== SUPPLIED MATERIAL

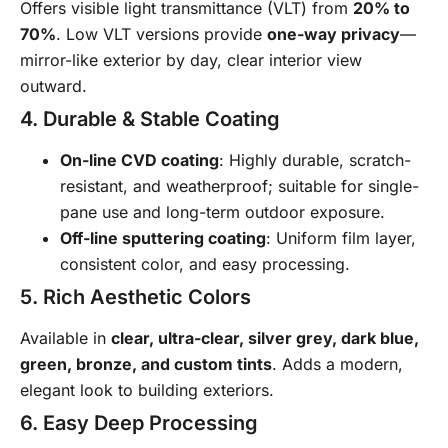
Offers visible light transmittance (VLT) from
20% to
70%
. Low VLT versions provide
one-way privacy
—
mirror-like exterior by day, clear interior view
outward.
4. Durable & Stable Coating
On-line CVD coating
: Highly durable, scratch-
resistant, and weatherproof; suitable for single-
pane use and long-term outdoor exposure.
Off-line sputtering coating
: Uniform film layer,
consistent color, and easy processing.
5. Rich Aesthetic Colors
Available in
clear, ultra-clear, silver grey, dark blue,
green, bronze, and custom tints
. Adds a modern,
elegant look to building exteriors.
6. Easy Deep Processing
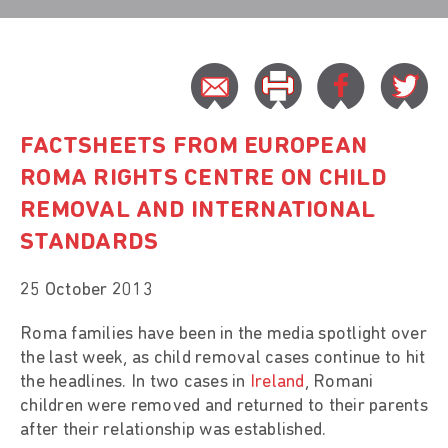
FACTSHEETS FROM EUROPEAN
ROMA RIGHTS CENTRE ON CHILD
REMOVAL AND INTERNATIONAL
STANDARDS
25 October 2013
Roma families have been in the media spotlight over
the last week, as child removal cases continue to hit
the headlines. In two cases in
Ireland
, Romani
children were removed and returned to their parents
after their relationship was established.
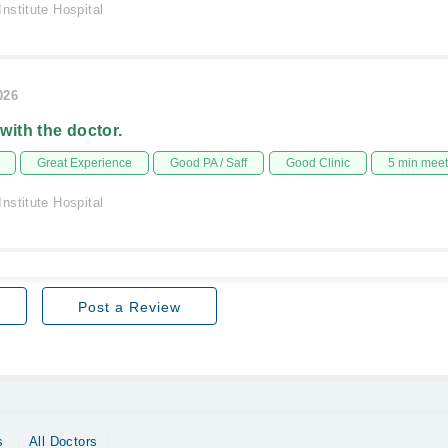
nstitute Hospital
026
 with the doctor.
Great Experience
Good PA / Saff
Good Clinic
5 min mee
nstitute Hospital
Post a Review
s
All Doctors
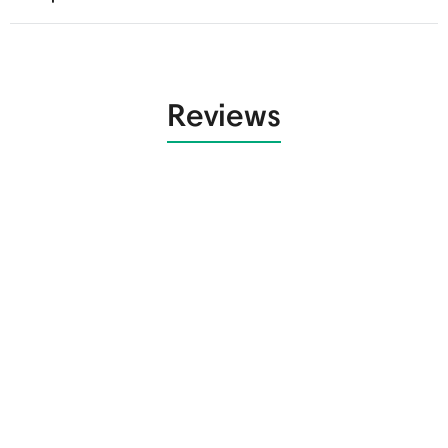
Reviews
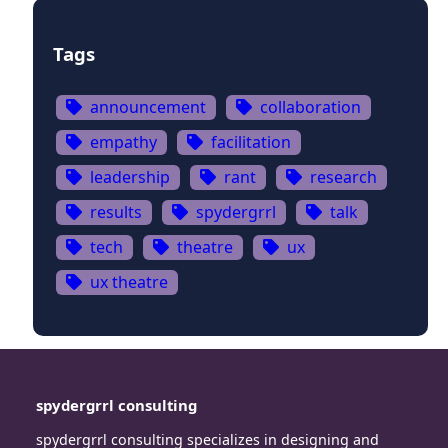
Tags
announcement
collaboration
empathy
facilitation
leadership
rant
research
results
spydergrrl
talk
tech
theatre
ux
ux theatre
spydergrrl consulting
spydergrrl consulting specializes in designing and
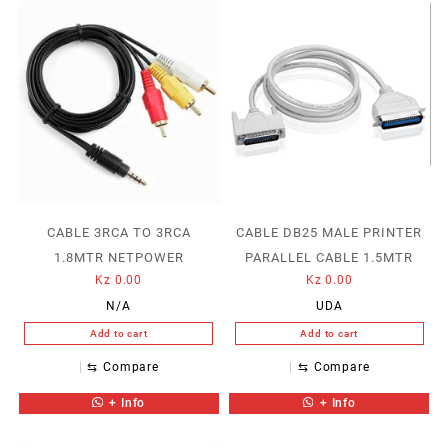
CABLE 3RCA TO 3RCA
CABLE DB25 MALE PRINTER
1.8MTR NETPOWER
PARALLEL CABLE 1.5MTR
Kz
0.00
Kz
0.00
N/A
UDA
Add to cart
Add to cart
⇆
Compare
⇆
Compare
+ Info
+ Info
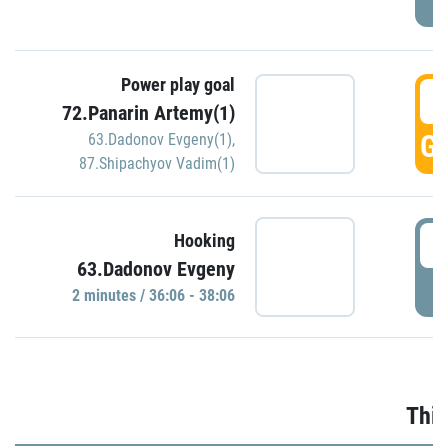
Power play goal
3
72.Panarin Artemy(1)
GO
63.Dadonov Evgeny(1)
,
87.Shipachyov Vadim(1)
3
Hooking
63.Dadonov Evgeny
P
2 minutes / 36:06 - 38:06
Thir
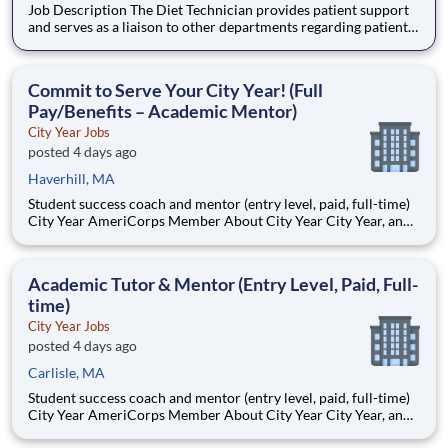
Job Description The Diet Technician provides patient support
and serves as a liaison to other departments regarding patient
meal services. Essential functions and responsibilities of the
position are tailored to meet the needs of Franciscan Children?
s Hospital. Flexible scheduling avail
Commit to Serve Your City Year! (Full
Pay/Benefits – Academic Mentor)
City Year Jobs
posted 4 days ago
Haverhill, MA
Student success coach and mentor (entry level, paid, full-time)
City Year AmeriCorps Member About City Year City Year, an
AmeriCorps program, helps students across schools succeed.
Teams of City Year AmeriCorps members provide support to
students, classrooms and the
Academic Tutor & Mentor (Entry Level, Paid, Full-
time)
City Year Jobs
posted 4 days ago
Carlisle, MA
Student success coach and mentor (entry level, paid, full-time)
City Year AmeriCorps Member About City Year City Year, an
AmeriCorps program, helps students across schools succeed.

====
== SUPPLIED MATERIAL

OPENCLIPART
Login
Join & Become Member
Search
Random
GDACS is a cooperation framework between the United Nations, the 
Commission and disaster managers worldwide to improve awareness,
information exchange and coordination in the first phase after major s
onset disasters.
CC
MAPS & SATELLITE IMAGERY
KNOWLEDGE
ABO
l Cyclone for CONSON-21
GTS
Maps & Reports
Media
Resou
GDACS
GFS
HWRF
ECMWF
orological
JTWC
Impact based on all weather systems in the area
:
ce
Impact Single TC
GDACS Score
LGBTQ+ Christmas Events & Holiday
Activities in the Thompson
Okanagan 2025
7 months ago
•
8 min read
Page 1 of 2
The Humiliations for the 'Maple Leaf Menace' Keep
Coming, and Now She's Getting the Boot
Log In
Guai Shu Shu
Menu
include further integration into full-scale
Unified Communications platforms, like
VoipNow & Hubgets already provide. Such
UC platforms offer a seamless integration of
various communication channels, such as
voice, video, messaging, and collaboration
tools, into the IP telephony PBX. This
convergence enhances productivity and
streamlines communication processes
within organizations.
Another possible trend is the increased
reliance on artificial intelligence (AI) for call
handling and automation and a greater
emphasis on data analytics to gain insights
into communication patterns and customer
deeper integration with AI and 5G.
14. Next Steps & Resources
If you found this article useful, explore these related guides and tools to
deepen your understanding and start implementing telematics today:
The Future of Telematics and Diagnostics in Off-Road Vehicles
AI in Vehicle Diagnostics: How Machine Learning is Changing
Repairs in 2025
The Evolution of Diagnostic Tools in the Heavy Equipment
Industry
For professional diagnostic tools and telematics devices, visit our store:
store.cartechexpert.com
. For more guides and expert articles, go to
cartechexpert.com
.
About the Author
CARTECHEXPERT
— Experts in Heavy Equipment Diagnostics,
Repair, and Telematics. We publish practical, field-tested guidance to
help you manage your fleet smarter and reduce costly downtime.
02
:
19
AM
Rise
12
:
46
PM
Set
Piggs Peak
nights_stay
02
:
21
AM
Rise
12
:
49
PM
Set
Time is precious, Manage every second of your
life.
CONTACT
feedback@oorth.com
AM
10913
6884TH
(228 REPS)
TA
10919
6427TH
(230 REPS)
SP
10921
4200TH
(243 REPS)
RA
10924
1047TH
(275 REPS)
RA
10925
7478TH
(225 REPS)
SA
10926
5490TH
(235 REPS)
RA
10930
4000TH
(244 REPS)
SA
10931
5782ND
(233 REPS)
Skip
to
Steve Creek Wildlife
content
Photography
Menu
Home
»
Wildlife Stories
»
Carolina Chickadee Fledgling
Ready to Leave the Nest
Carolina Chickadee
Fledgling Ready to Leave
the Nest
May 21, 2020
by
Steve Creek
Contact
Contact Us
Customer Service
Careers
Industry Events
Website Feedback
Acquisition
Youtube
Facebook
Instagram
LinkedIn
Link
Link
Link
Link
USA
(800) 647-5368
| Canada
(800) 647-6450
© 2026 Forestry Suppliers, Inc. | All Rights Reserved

====
== SUPPLIED MATERIAL

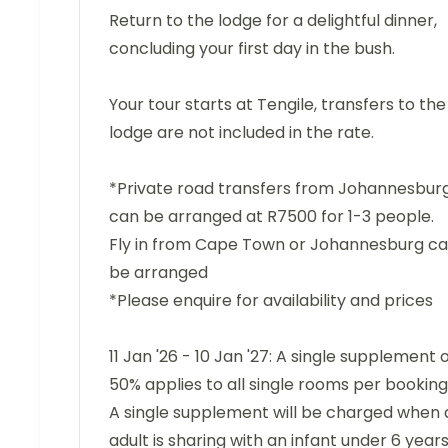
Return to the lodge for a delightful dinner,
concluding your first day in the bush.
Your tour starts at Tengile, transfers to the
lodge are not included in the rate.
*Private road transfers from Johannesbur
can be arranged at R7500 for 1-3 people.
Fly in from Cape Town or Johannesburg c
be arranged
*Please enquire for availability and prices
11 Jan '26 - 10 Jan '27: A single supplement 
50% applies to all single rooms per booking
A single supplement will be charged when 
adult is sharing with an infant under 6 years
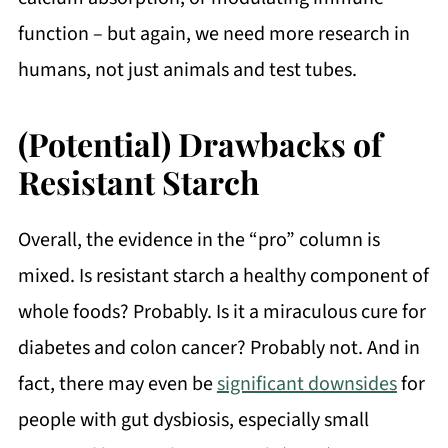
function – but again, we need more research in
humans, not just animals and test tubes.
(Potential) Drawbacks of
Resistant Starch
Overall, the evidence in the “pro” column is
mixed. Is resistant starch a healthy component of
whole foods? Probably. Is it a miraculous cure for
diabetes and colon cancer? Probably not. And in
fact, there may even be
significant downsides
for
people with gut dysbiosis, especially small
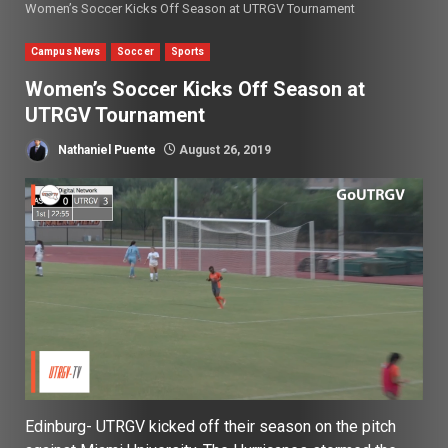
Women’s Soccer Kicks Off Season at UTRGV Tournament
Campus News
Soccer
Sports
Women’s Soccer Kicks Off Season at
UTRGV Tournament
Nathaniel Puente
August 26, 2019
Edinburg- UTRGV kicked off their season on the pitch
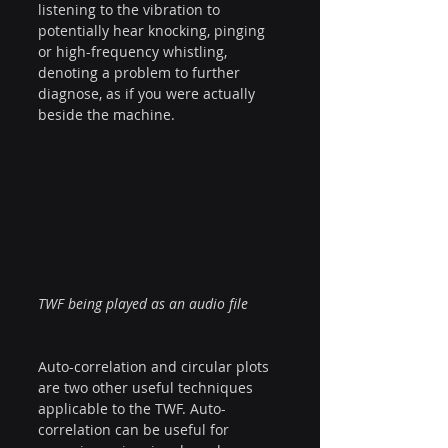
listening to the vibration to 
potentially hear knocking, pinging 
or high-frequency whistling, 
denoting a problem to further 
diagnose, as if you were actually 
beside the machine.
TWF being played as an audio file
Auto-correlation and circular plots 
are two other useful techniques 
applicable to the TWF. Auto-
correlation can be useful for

====

▶ _WHAT THE TASK ASKS_: Please filter the entries for the word "like" and copy the lines that have it.

▶ _WRITTEN SOLUTION_:
mirror-like exterior by day, clear interior view
Unified Communications platforms, like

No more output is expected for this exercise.